“Trust me. You just have the whole lot moved into the house, and we’ll fix it up.”

“Oh, I can’t tell you how thankful I am to you,” said Lydia fervently. “I felt like a nightmare with all those things. Some of them can be used of course, but some—oh, those picture throws, and those postage stamp plates!”

“They are funny, but sort of pitiful, too,” said Jim. “Women are sort of pitiful, lots of them. I’m glad I am a man.”

“I should think you would be,” said the girl. She looked up in his face with an expression which he did not see. He was regarding women in the abstract; she was suddenly regarding men in the individual.

Chapter IV.

Elliot slept later than usual the morning after the fair. Generally he slept the beautiful, undisturbed sleep of the young and healthy; that night, for some reason, he did not. Possibly the strange break which the buying of the fair had made in the course of his everyday life caused one also between his conscious and unconscious state, which his brain refused to bridge readily. Wesley had not been brought face to face, many times in his life, with the unprecedented. He had been brought before it, although in a limited fashion, at the church fair. The unprecedented is more or less shattering, partaking of the nature of a spiritual bomb. Lydia Orr’s mad purchase of that collection of things called a fair disturbed his sense of values. He asked himself over and over who was this girl? More earnestly he asked himself what her motives could be.

But the question which most agitated him was his relations with the girl, Fanny Dodge. He realized that recently he had approached the verge of an emotional crisis. If Mrs. Black whom he had at the time fairly cursed in his heart, in spite of his profession, had not appeared with her notice of dinner, he would be in a most unpleasant predicament. Only the girl’s innate good sense could have served as a refuge, and he reflected with the utmost tenderness that he might confidently rely upon that. He was almost sure that the poor girl loved him. He was quite sure that he loved her. But he was also sure, with a strong sense of pride in her, that she would have refused him, not on mercenary grounds, for Fanny he knew would have shared a crust and hovel with the man she loved; but Fanny would love the man too well to consent to the crust and the hovel, on his own account. She would not have said in so many words, “What! marry you, a minister so poor that a begging fair has to be held to pay his salary?” She would have not refused him her love and sympathy, but she would have let him down so gently from the high prospect of matrimony that he would have suffered no jolt.

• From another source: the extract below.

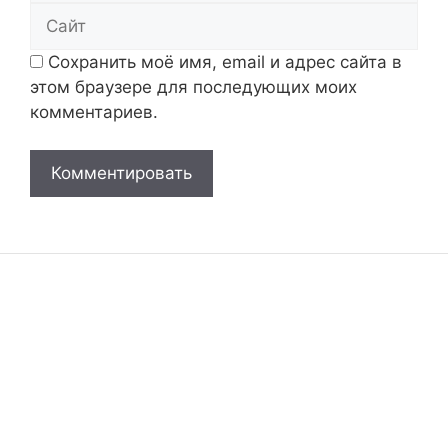
Сайт
Сохранить моё имя, email и адрес сайта в
этом браузере для последующих моих
комментариев.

Elliot was a good fellow. It was on the girl’s account that he suffered. He suffered, as a matter of course. He wanted Fanny badly, but he realized himself something of a cad. He discounted his own suffering; perhaps, as he told himself with sudden suspicion of self-conceit, he overestimated hers. Still, he was sure that the girl would suffer more than he wished. He blamed himself immeasurably. He tried to construct air castles which would not fall, even before the impact of his own thoughts, in which he could marry this girl and live with her happily ever after, but the man had too much common sense. He did not for a moment now consider the possibility of stepping, without influence, into a fat pastorate. He was sure that he could count confidently upon nothing better than this.

The next morning he looked about his room wearily, and a plan which he had often considered grew upon him. He got the keys of the unoccupied parsonage next door, from Mrs. Black, and went over the house after breakfast. It was rather a spacious house, old, but in tolerable preservation. There was a southeast room of one story in height, obviously an architectural afterthought, which immediately appealed to him. It was practically empty except for charming possibilities, but it contained a few essentials, and probably the former incumbent had used it as a study. There was a wood stove, a standing desk fixed to the wall, some shelves, an old table, and a couple of armchairs. Wesley at once resolved to carry out his plan. He would move his small store of books from his bedroom at Mrs. Black’s, arrange them on the shelves, and set up his study there. He was reasonably sure of obtaining wood enough for a fire to heat the room when the weather was cold.

He returned and told Mrs. Black, who agreed with him that the plan was a good one. “A minister ought to have his study,” said she, “and of course the parsonage is at your disposal. The parish can’t rent it. That room used to be the study, and you will have offers of all the wood you want to heat it. There’s plenty of cut wood that folks are glad to donate. They’ve always sent loads of wood to heat the minister’s study. Maybe they thought they’d stand less chance of hell fire if they heated up the gospel in this life.”